┏━━

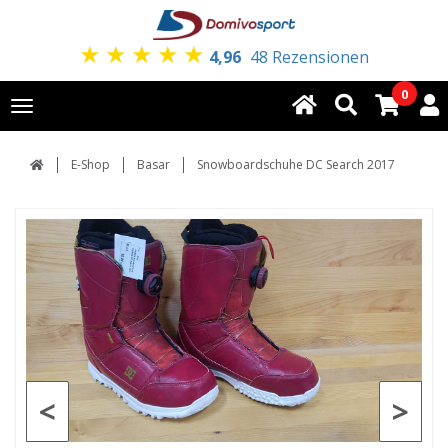
★
★
★
★
★
4,96
48 Rezensionen
0
Toggle
navigation
E-Shop
Basar
Snowboardschuhe DC Search 2017
<
>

┗━━

• [TASK INSTRUCTIONS]:
Word for word, give the entries back in full; the pictures do not belong in the copy.

• [EXERCISE SOLUTION]:
★
★
★
★
★
4,96
48 Rezensionen
0
Toggle
navigation
E-Shop
Basar
Snowboardschuhe DC Search 2017
<
>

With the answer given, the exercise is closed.